Cientistas rastreiam sinais cerebrais associados ao TOC pela primeira vez

Cientistas rastreiam sinais cerebrais associados ao TOC pela primeira vez

Por Nathan Vieira | Editado por Luciana Zaramela | 08 de Janeiro de 2022 às 16h00
microgen/envato

Pela primeira vez, cientistas conseguiram rastrear sinais cerebrais associados ao transtorno obsessivo-compulsivo (TOC). As descobertas foram relatadas em um estudo publicado na revista científica Nature Medicine no último dia 9. A expectativa dos pesquisadores da Brown University (EUA) é que o conhecimento sobre esses sinais cerebrais possa levar ao surgimento de novas terapias.

O estudo registrou sinais elétricos nos cérebros de cinco pessoas com o transtorno. “Usando esses sinais cerebrais, podemos ser capazes de diferenciar quando alguém está experimentando sintomas de TOC e quando não está, e essa técnica torna possível registrar essa diversidade de comportamento e atividade cerebral", explica a autora, Nicole Provenza.
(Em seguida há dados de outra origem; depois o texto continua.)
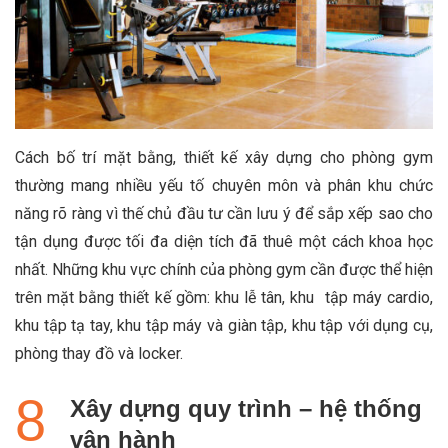
Cách bố trí mặt bằng, thiết kế xây dựng cho phòng gym
thường mang nhiều yếu tố chuyên môn và phân khu chức
năng rõ ràng vì thế chủ đầu tư cần lưu ý để sắp xếp sao cho
tận dụng được tối đa diện tích đã thuê một cách khoa học
nhất.
Những khu vực chính của phòng gym cần được thể hiện
trên mặt bằng thiết kế gồm: khu lễ tân, khu tập máy cardio,
khu tập tạ tay, khu tập máy và giàn tập, khu tập với dụng cụ,
phòng thay đồ và locker.
Xây dựng quy trình – hệ thống
vận hành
Estudos anteriores chegaram a utilizar uma terapia de estimulação cerebral profunda (DBS), que implanta eletrodos em regiões específicas do cérebro. Essa técnica se mostrou promissora em mais da metade dos pacientes que não respondem a outros tratamentos. Os dispositivos que a equipe da Brown University utilizou na pesquisa também eram baseados nesse procedimento.

Cientistas descobrem sinais cerebrais associados ao TOC (Imagem: microgen/envato)

"Um sistema capaz de ajustar a intensidade da estimulação cerebral em resposta aos sintomas pode fornecer mais alívio e menos efeitos colaterais para os pacientes. Mas, para habilitar essa tecnologia, devemos primeiro identificar os biomarcadores cerebrais associados aos sintomas de TOC, e é nisso que estamos trabalhando neste estudo", explica a pesquisadora.

Por enquanto, o estudo ainda se encontra em seus estágios iniciais, então há uma longa jornada pela frente. Ainda assim, os especialistas envolvidos relatam que esse é um primeiro passo rumo à compreensão e ao tratamento do transtorno obsessivo-compulsivo.